Under the conditions used in this study, both male and female medaka become sexually mature at about 80-100 dah. In sexually maturing fish sampled from 40 to 75 dah, DMY expression was observed not only in testis but also in several other tissues (brain, liver, eye and muscle) of XY males, with the highest expression in testis (Fig. 2). Interestingly, DMRT1 is also expressed in various male tissues with the highest expression in testis and also in ovary (Fig. 2). The expression patterns of DMY in sexually mature fish were similar to those of sexually maturing males, except for a high expression in spleen as well. In the case of DMRT1, high expression was evident in testis, ovary and spleen (Fig. 3).
Fig. 2
RT-PCR of DMY and DMRT1 in various tissues of sexually maturing medaka. Samples from males (M) and females (F). Top: Before enzyme digestion. Middle: After enzyme digestion. Bottom: PG04 control. B, brain; L, liver; G, gonad; E, eyes; Mu, muscle.
Fig. 3
RT-PCR of DMY and DMRT1 in various tissues of sexually mature medaka. Samples from males (M) and females (F). Top: Before enzyme digestion. Middle: After enzyme digestion. Bottom: PG04 control. B, brain; P, pituitary; H, heart; L, liver; K, kidney; S, spleen; G, gonad; I, intestine; E, eyes; Mu, muscle; Gi, gill.
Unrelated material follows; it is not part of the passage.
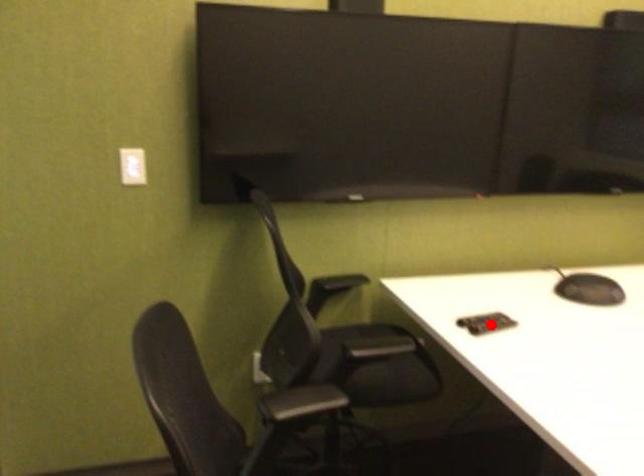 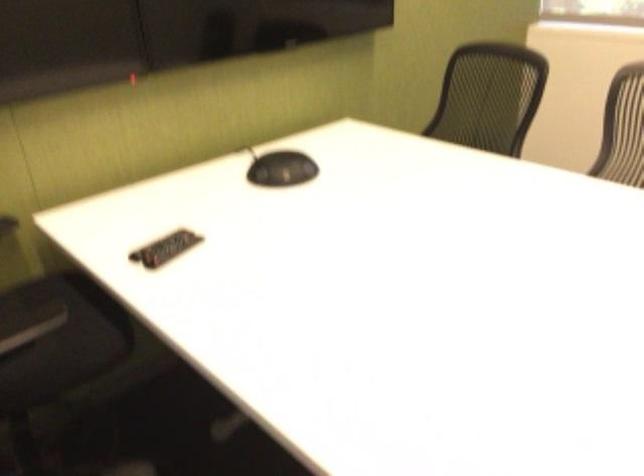 Where in the second image is the point corresponding to the highlighted location from the first image?

(165, 248)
It is of interest that although the sex-determining gene, DMY, is expressed only in males, expression does not restrict to testis. Indeed, its expression occurs in many other tissues including brain, liver, eyes, muscle, pituitary, heart, spleen, and intestine, as well as the head portion of embryos and fry that includes the brain. This expression pattern of DMY is similar to that of SRY in humans, in which SRY transcripts are not confined to the presumptive and mature gonadal tissues in the embryo and the adult but are more widely expressed (Clepet et al., 1993). In contrast, in the mouse embryo, Sry transcripts appear primarily in the genital ridge at a stage corresponding to the onset of testis formation (Koopman et al., 1990). The detection of DMY transcripts in medaka and SRY transcripts in humans, even at low levels, could suggest roles for these sex-determining genes outside testis and genital ridges.
Acknowledgments
This work was supported in part by Grants-in-Aid for Research from the Ministry of Education, Science, Sport and Culture of Japan, the Ministry of the Environment (Environmental Endocrine Studies), and the Ministry of Agriculture, Forestry and Fisheries (Bio Design).